Stored dataset items:

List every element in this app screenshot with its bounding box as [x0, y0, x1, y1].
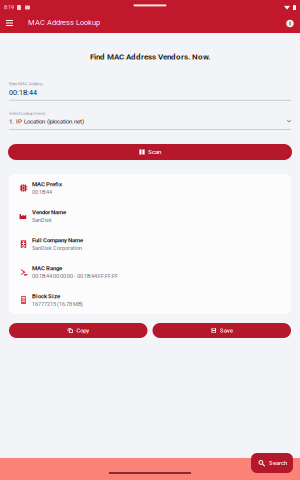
staticText: Vendor Name [32, 209, 66, 216]
staticText: SanDisk Corporation [32, 245, 82, 251]
staticText: SanDisk [32, 217, 52, 223]
staticText: Find MAC Address Vendors. Now. [90, 52, 210, 61]
staticText: 00:1B:44 [9, 88, 37, 97]
staticText: MAC Range [32, 265, 62, 272]
staticText: MAC Prefix [32, 181, 62, 188]
button[interactable]: Search [251, 453, 293, 473]
staticText: Search [269, 460, 287, 466]
staticText: Enter MAC Address [9, 81, 43, 86]
staticText: 00:1B:44:00:00:00 - 00:1B:44:FF:FF:FF [32, 273, 118, 279]
staticText: 1. IP Location (iplocation.net) [9, 118, 84, 125]
button[interactable]: Copy [9, 323, 148, 338]
button[interactable]: Scan [8, 144, 292, 160]
staticText: 16777215 (16.78 MB) [32, 301, 83, 307]
staticText: MAC Address Lookup [28, 18, 100, 27]
button[interactable]: Menu [0, 12, 19, 33]
staticText: 8:19 [4, 4, 14, 11]
staticText: Block Size [32, 293, 60, 300]
staticText: Full Company Name [32, 237, 83, 244]
button[interactable]: Account [280, 11, 300, 34]
button[interactable]: Save [152, 323, 291, 338]
staticText: Select Lookup Server [9, 111, 45, 116]
staticText: Copy [76, 327, 89, 334]
staticText: 00:1B:44 [32, 189, 52, 195]
staticText: Save [220, 327, 233, 334]
staticText: Scan [148, 148, 161, 156]
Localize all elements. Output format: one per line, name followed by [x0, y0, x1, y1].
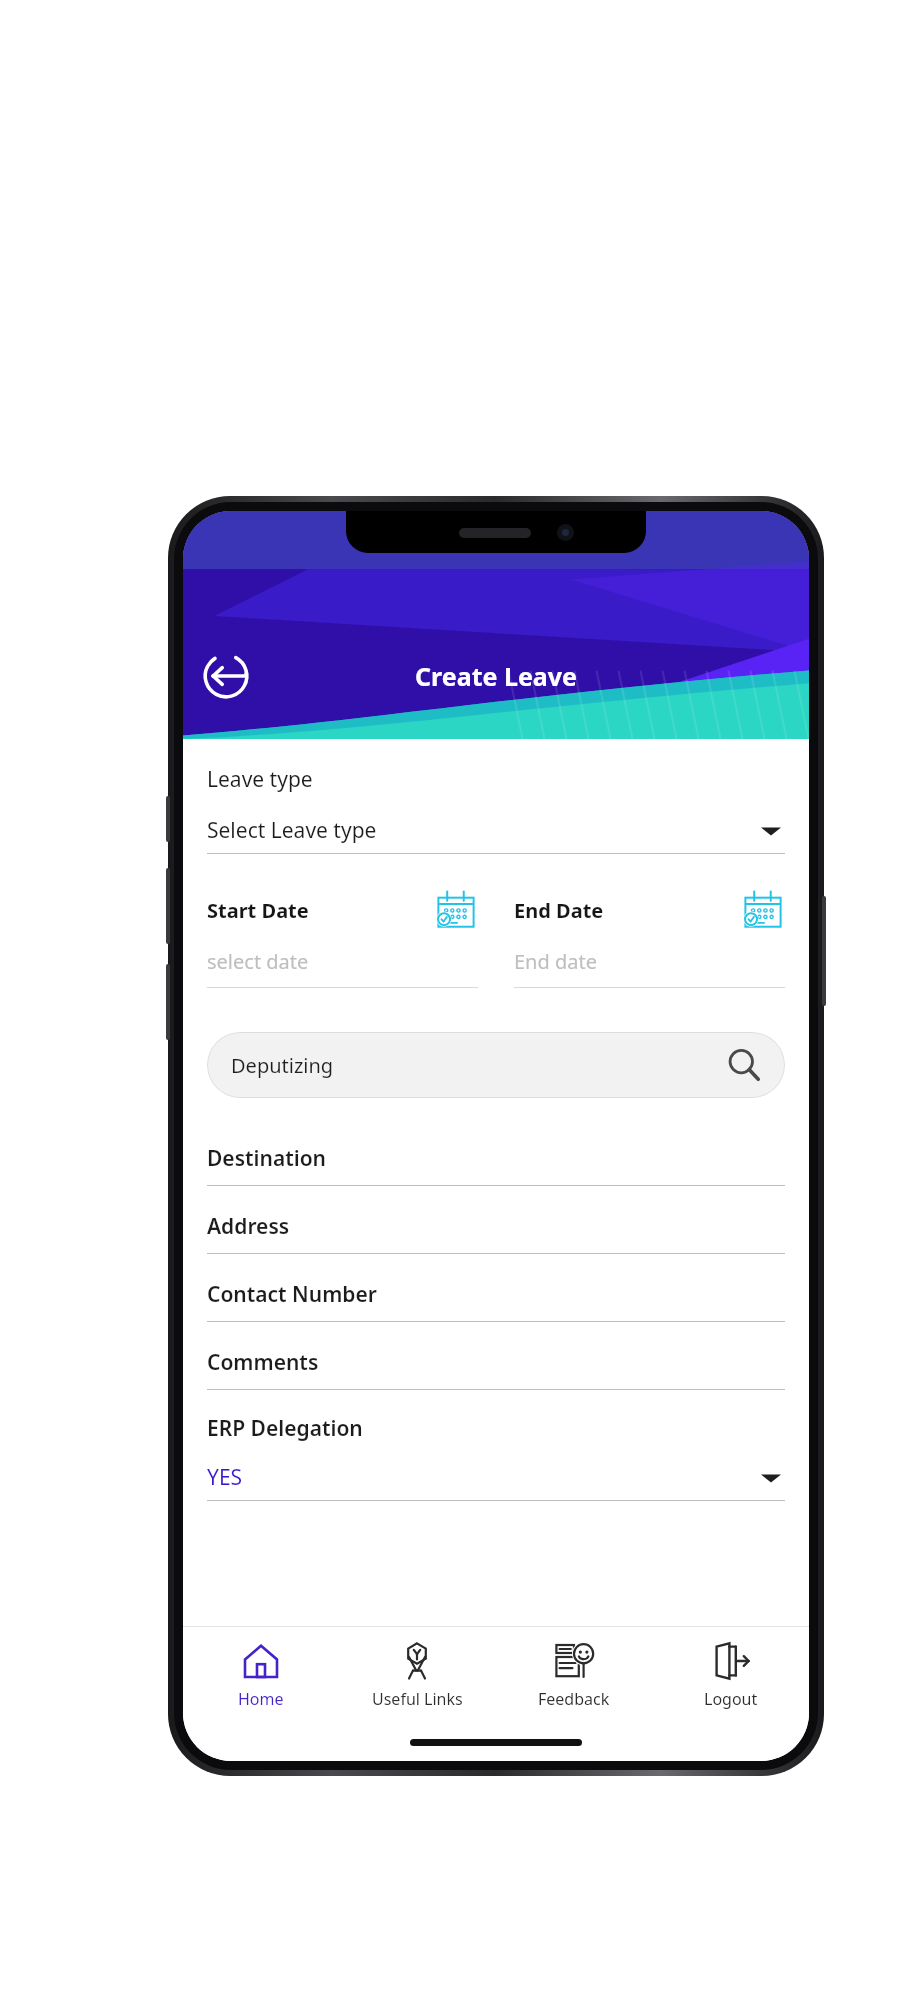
staticText: Feedback — [538, 1688, 610, 1710]
button[interactable]: Home — [183, 1627, 339, 1723]
button[interactable]: Feedback — [495, 1627, 652, 1723]
button[interactable]: Deputizing — [207, 1032, 785, 1098]
button[interactable]: Address — [207, 1212, 785, 1254]
staticText: YES — [207, 1463, 243, 1492]
staticText: select date — [207, 948, 309, 975]
staticText: Leave type — [207, 765, 313, 794]
button[interactable]: Back — [199, 649, 253, 703]
button[interactable]: Logout — [652, 1627, 809, 1723]
button[interactable]: Select Leave type — [207, 816, 785, 845]
staticText: Address — [207, 1212, 290, 1241]
staticText: Useful Links — [372, 1688, 463, 1710]
button[interactable]: YES — [207, 1463, 785, 1492]
staticText: Destination — [207, 1144, 326, 1173]
staticText: Start Date — [207, 897, 309, 924]
other: Pick date — [741, 888, 785, 932]
staticText: Logout — [704, 1688, 758, 1710]
staticText: Contact Number — [207, 1280, 377, 1309]
button[interactable]: Contact Number — [207, 1280, 785, 1322]
button[interactable]: End Date — [514, 888, 785, 988]
staticText: ERP Delegation — [207, 1414, 363, 1443]
staticText: Comments — [207, 1348, 319, 1377]
other: Pick date — [434, 888, 478, 932]
button[interactable]: Start Date — [207, 888, 478, 988]
staticText: Deputizing — [231, 1052, 334, 1079]
staticText: Home — [238, 1688, 284, 1710]
button[interactable]: Useful Links — [339, 1627, 495, 1723]
button[interactable]: Destination — [207, 1144, 785, 1186]
staticText: Select Leave type — [207, 816, 377, 845]
button[interactable]: Comments — [207, 1348, 785, 1390]
staticText: End date — [514, 948, 597, 975]
staticText: End Date — [514, 897, 604, 924]
staticText: Create Leave — [415, 659, 577, 693]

# Exercise directions
Although the records contain pictures, restate them word for word with those pictures left out.

# Response area
List every element in this app screenshot with its bounding box as [x0, y0, x1, y1].
staticText: Vendor Name [32, 209, 66, 216]
staticText: SanDisk Corporation [32, 245, 82, 251]
staticText: SanDisk [32, 217, 52, 223]
staticText: Find MAC Address Vendors. Now. [90, 52, 210, 61]
staticText: 00:1B:44 [9, 88, 37, 97]
staticText: MAC Range [32, 265, 62, 272]
staticText: MAC Prefix [32, 181, 62, 188]
button[interactable]: Search [251, 453, 293, 473]
staticText: Search [269, 460, 287, 466]
staticText: Enter MAC Address [9, 81, 43, 86]
staticText: 00:1B:44:00:00:00 - 00:1B:44:FF:FF:FF [32, 273, 118, 279]
staticText: 1. IP Location (iplocation.net) [9, 118, 84, 125]
button[interactable]: Copy [9, 323, 148, 338]
button[interactable]: Scan [8, 144, 292, 160]
staticText: 16777215 (16.78 MB) [32, 301, 83, 307]
staticText: MAC Address Lookup [28, 18, 100, 27]
button[interactable]: Menu [0, 12, 19, 33]
staticText: 8:19 [4, 4, 14, 11]
staticText: Block Size [32, 293, 60, 300]
staticText: Full Company Name [32, 237, 83, 244]
button[interactable]: Account [280, 11, 300, 34]
button[interactable]: Save [152, 323, 291, 338]
staticText: Select Lookup Server [9, 111, 45, 116]
staticText: Copy [76, 327, 89, 334]
staticText: 00:1B:44 [32, 189, 52, 195]
staticText: Save [220, 327, 233, 334]
staticText: Scan [148, 148, 161, 156]
Localize all elements. Output format: one per line, name followed by [x0, y0, x1, y1].
staticText: Feedback — [538, 1688, 610, 1710]
button[interactable]: Home — [183, 1627, 339, 1723]
button[interactable]: Feedback — [495, 1627, 652, 1723]
button[interactable]: Deputizing — [207, 1032, 785, 1098]
button[interactable]: Address — [207, 1212, 785, 1254]
staticText: YES — [207, 1463, 243, 1492]
staticText: select date — [207, 948, 309, 975]
staticText: Leave type — [207, 765, 313, 794]
button[interactable]: Back — [199, 649, 253, 703]
button[interactable]: Logout — [652, 1627, 809, 1723]
button[interactable]: Select Leave type — [207, 816, 785, 845]
staticText: Address — [207, 1212, 290, 1241]
staticText: Useful Links — [372, 1688, 463, 1710]
button[interactable]: YES — [207, 1463, 785, 1492]
staticText: Destination — [207, 1144, 326, 1173]
staticText: Start Date — [207, 897, 309, 924]
other: Pick date — [741, 888, 785, 932]
staticText: Logout — [704, 1688, 758, 1710]
staticText: Contact Number — [207, 1280, 377, 1309]
button[interactable]: Contact Number — [207, 1280, 785, 1322]
button[interactable]: End Date — [514, 888, 785, 988]
staticText: ERP Delegation — [207, 1414, 363, 1443]
staticText: Comments — [207, 1348, 319, 1377]
other: Pick date — [434, 888, 478, 932]
button[interactable]: Start Date — [207, 888, 478, 988]
staticText: Deputizing — [231, 1052, 334, 1079]
staticText: Home — [238, 1688, 284, 1710]
button[interactable]: Useful Links — [339, 1627, 495, 1723]
button[interactable]: Destination — [207, 1144, 785, 1186]
staticText: Select Leave type — [207, 816, 377, 845]
button[interactable]: Comments — [207, 1348, 785, 1390]
staticText: End date — [514, 948, 597, 975]
staticText: End Date — [514, 897, 604, 924]
staticText: Create Leave — [415, 659, 577, 693]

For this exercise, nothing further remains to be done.